George wanders through a wasteland of rubble and oil fires, searching for his lost wife and son. Soyeun has fled from the remains of her country that's been ravaged by nuclear war, ironically into the safety of the ghost city of Prypiat. Aleida starves to death in what was once France, reflecting in her despair, while in a completely different continent, a gang of survivors hoard food and defend it with their bullets and their lives. Back in America, Ethan struggles to find and put together the remnants of what used to be his world.
How did this happen? When did it begin? One day, George Vargas was drawing graffiti on walls with Biospray, writing pretentious stories on his computer, and wondering about all the ambitions he'd achieve in twenty years' time. Not fifteen years later, he is alone in the remains of Venezuela, his son missing, and hallucinating the presence of his high school science teacher.
So how did it happen?
George can only guess.
Excerpt: Adam, Will You Care?
Ikeuchi is okay, I tell myself. She won’t care if I stop searching for a bit. She can take care of herself. She can take care of Adam, too. She grew up in this kind of environment, anyway, on some godforsaken Sulfur Island where the volcano constantly spewed ash and gas into the air. Where she grew up, everyone wore gas masks far more inconvenient than these for the sake of survival. Though, if the weakness of my lungs is any indication, those gas masks would have been appropriate for the past couple of years.

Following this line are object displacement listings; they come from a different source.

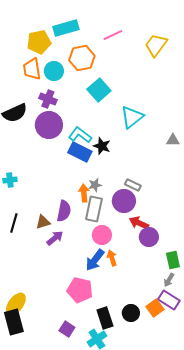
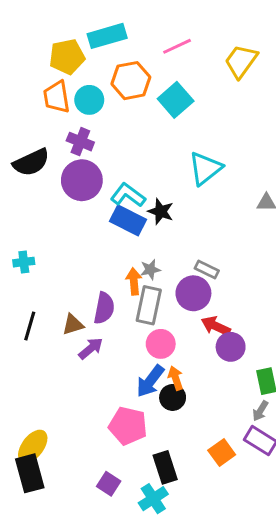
cyan square: (99, 90) -> (176, 100), moved
orange square: (155, 308) -> (222, 452), moved
black circle: (131, 313) -> (173, 397), moved

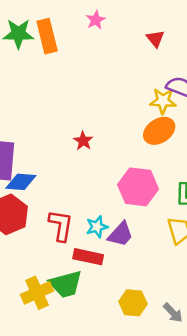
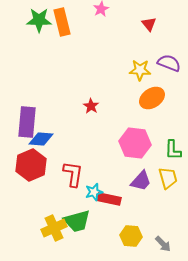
yellow star: (163, 101) -> (140, 70), moved
cyan star: (97, 227) -> (94, 192), moved
purple trapezoid: (121, 234) -> (141, 181), moved
red rectangle: (88, 257) -> (109, 199), moved

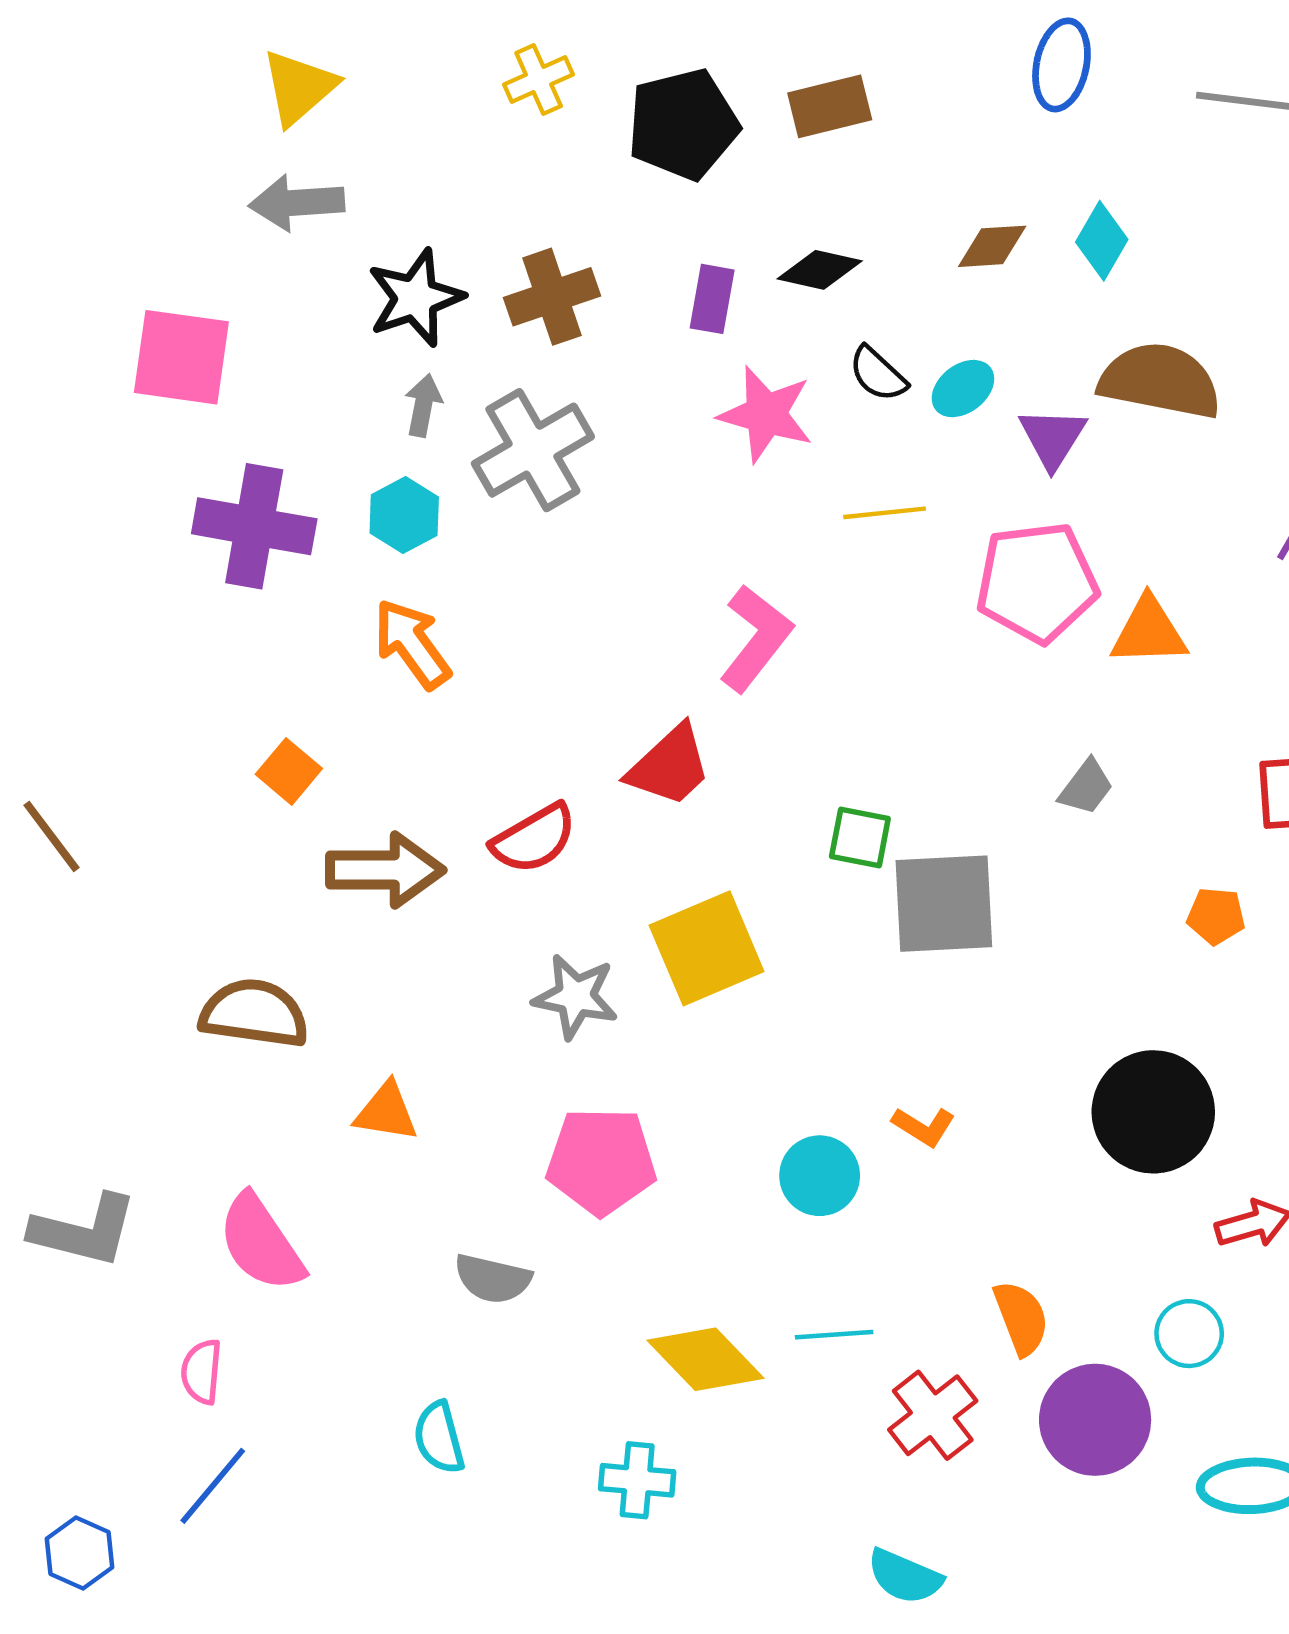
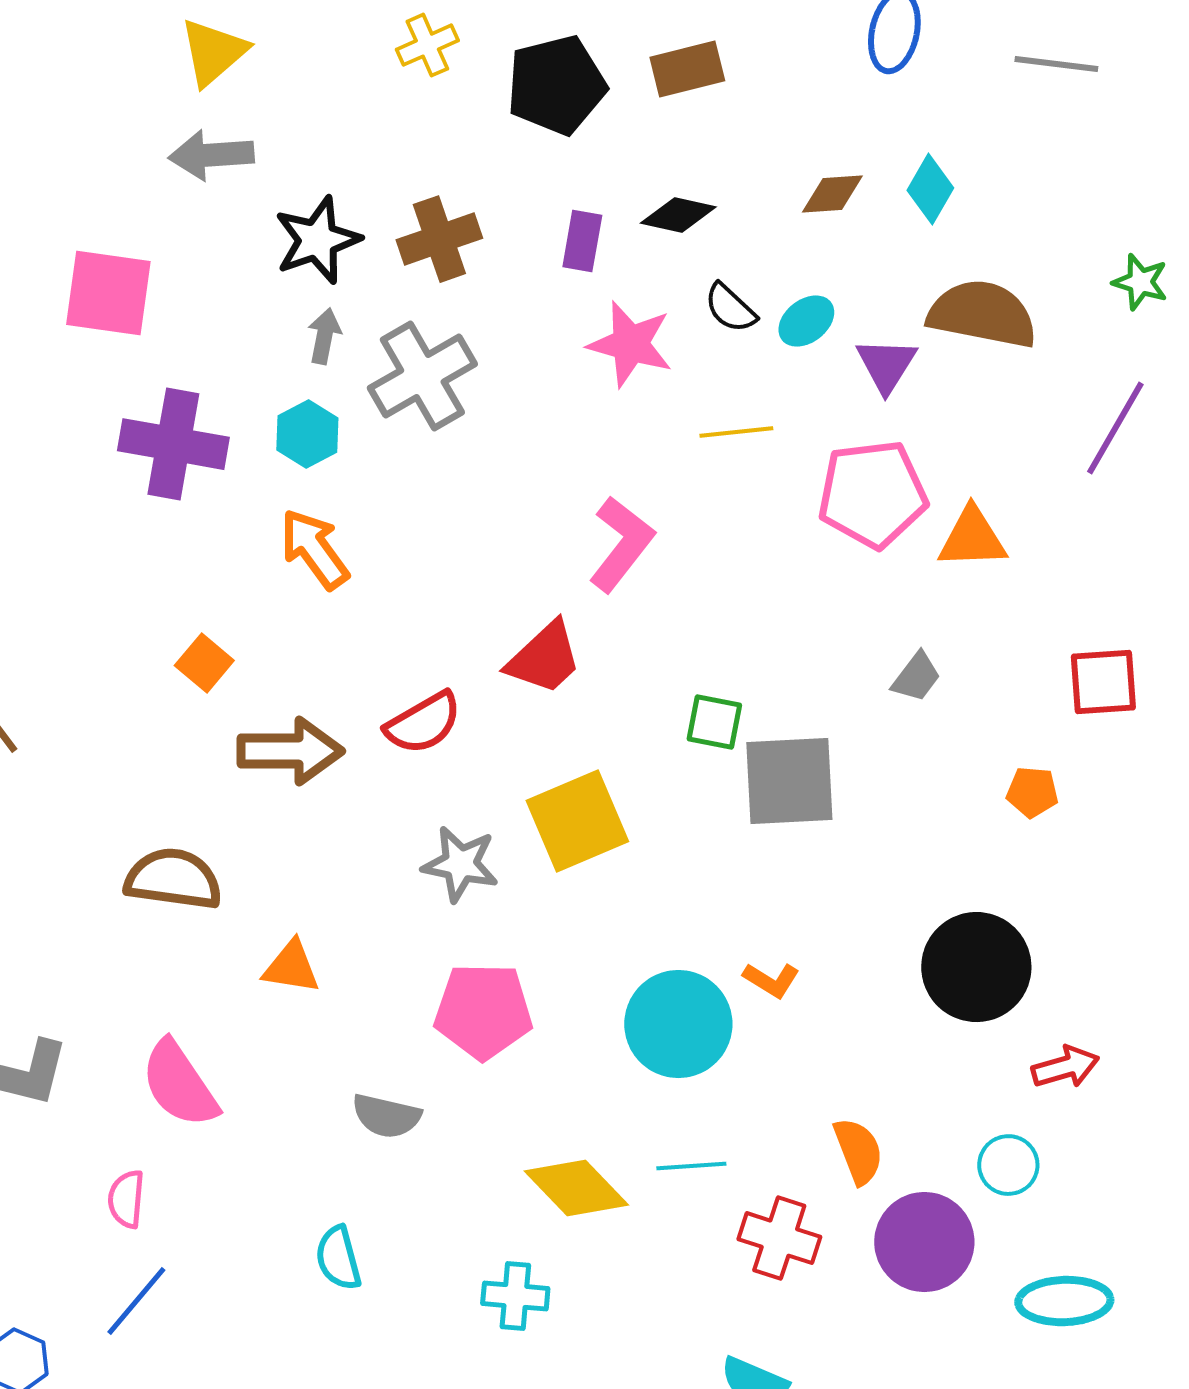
cyan circle: (820, 1176) -> (678, 1024), size x1.5
red cross: (933, 1415) -> (779, 1238), turned -34

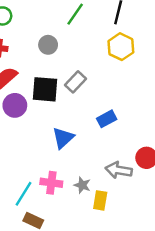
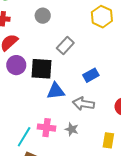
black square: (45, 89) -> (41, 69), moved
blue triangle: (63, 138) -> (56, 91), turned 36
gray arrow: (119, 170) -> (83, 104), moved
yellow rectangle: (100, 200) -> (108, 140), moved

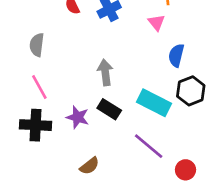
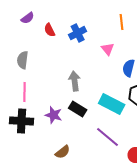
pink triangle: (157, 22) -> (108, 49), moved
pink line: (39, 87) -> (25, 92), turned 30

I lie back onto the ground, eyes closing to mask out the grey sky. Just for a bit, I pretend that I’m wearing a blindfold, that I cannot open my eyes to see the blessing that is an expanse of azure dotted with lazy, white clouds above me. I pretend that instead of hard Earth, it is cement beneath my back—the foundation of the civilization that I used to know, that I used to worship. I stay like this, and I ponder how long I can keep it up for—this artful, beautiful self-deception.
I lift my hands up, broken nails and skin and all, and wave them around lazily as if swatting at some blessed nuisance, some mosquito. My game of Pretend is broken momentarily—that’s one good thing about this. My son will never have to deal with mosquitoes. My sweet blue-eyed son, wherever he is… he’ll be able to live his childhood playing foolish, innocent games without the fear of mosquitoes biting his skin at dusk. He’ll be able to lie on the ground like this, carefree, not worrying about any insects that may crawl up onto his leg and sink their pincers into his baby flesh. Adam can play without the limitations of a world with insects. This is the time for fun and games.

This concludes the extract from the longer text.